In terms of source flaws, the movie lacked any defects; it seemed clean and fresh. The majority of the film opted for a golden tint, though some rich reds also materialized. Within the film’s design, the hues looked solid. Without the muddy shadows and blacks, this would’ve been an “A” transfer, but those elements distracted too much for a grade above a “B”; probable director’s intent or not, a flawed image is a flawed image.
Immortals boasted a strong DTS-HD MA 5.1 soundtrack. Though not a consistent assault on the senses, the soundscape opened up the material well. Action sequences provided the most zing, of course, as they broadened around the room and engulfed the viewer with various elements. Quieter scenes also showed nice breadth, and the music spread across the front in a satisfying manner.
Audio quality also was positive. With only a few metallic exceptions, speech remained natural and concise, with no edginess or other problems. Music was dynamic and full, while effects seemed strong. Those elements produced good punch and lacked distortion. They seemed accurate and tight, and the movie featured excellent low-end response. This wasn’t a consistently killer track, but it was certainly worth of a “B+”.
When we head to the extras, we open with a featurette called It’s No Myth. It runs five minutes, 27 seconds and provides notes from Cal State University CWL and Classics Department lecturer J. Mark Sugars, Cal State Professor of Comparative Literature Dr. Nhora Lucia Serrano, director Tarsem Singh Dhandwar, UCLA Department of Classics lecturer Richard Rader and actors Kellan Lutz and Luke Evans. They discuss a lot of the characters and themes of Immortals and give us mythological background. Too many potential spoilers appear to make this something to watch if you’ve not yet seen the movie, but it’s nice to see afterward.

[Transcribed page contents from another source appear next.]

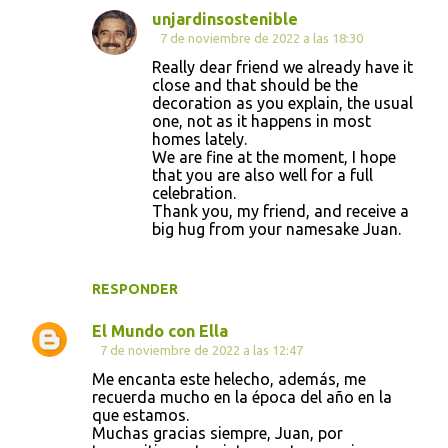
unjardinsostenible
7 de noviembre de 2022 a las 18:30
Really dear friend we already have it
close and that should be the
decoration as you explain, the usual
one, not as it happens in most
homes lately.
We are fine at the moment, I hope
that you are also well for a full
celebration.
Thank you, my friend, and receive a
big hug from your namesake Juan.
RESPONDER
El Mundo con Ella
7 de noviembre de 2022 a las 12:47
Me encanta este helecho, además, me
recuerda mucho en la época del año en la
que estamos.
Muchas gracias siempre, Juan, por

Under Caravaggio Meets Fight Club: Tarsem’s Vision, we find a collection of four featurettes. These occupy a total of 20 minutes, 29 seconds and include “Tarsem’s Vision”, “Visual Effects”, “Stunts” and “Creating the Score”. Across these, we hear from Tarsem, Lutz, Evans, writers Charles and Vlas Parlpanides, producers Gianni Nunnari, Ryan Kavanagh and Mark Canton, supervising art director Mark Manson, costume designer Eiko Ishioka, VFX producer Jack Geist, VFX supervisor Raymond Gieringer, director of photography Brendan Galvin, executive producers Tommy Turtle and Jeff G. Waxman, stunt coordinator Artie Malesci, composer Trevor Morris, and actors Henry Cavill, Freida Pinto, and Stephen Dorff.
The pieces look at Tarsem’s take on the material and visual design, story/character topics, sets and visual effects, stunts and action, and score. These cover a nice range of topics, but they don’t do so with a lot of detail. The tone tends to remain fluffy and emphasizes how great the movie will be. Still, we learn a reasonable amount along the way.
Cut footage appears next. We get an Alternate Opening (11:34), two Alternate Endings (8:38 and 4:07) and eight Deleted Scenes (8:10). In the “Opening”, we meet young versions of Theseus and Phaedra; it includes some of the material found in the movie’s actual start, but it gives the flick a quieter launch. As for the alternate endings, the second seems more “alternate” than the first. Neither does anything to substantially change the movie’s finish – the same people die in all of them – but they’re moderately interesting to see.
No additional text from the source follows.